# TASK INSTRUCTIONS
Scan the data below for the string "have". Show every line where it turns up.

** Opening AVAILABLE DATA block **

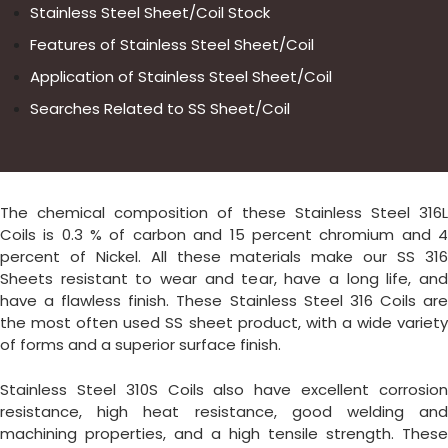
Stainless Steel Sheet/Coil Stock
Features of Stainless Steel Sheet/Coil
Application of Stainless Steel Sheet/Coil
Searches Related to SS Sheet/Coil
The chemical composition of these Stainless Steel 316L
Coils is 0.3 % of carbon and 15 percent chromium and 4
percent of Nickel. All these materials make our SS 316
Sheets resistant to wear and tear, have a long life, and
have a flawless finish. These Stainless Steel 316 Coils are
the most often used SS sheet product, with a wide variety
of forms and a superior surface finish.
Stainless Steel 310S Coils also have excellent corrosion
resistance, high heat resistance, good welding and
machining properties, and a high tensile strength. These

** Closing AVAILABLE DATA block **
** Opening AVAILABLE DATA block **

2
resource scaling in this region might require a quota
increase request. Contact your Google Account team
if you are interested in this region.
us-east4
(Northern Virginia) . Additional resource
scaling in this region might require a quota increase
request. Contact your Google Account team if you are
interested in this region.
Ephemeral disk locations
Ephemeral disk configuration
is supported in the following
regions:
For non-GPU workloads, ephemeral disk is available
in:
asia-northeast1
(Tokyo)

** Closing AVAILABLE DATA block **

# ANSWER BOX
Sheets resistant to wear and tear, have a long life, and
have a flawless finish. These Stainless Steel 316 Coils are
Stainless Steel 310S Coils also have excellent corrosion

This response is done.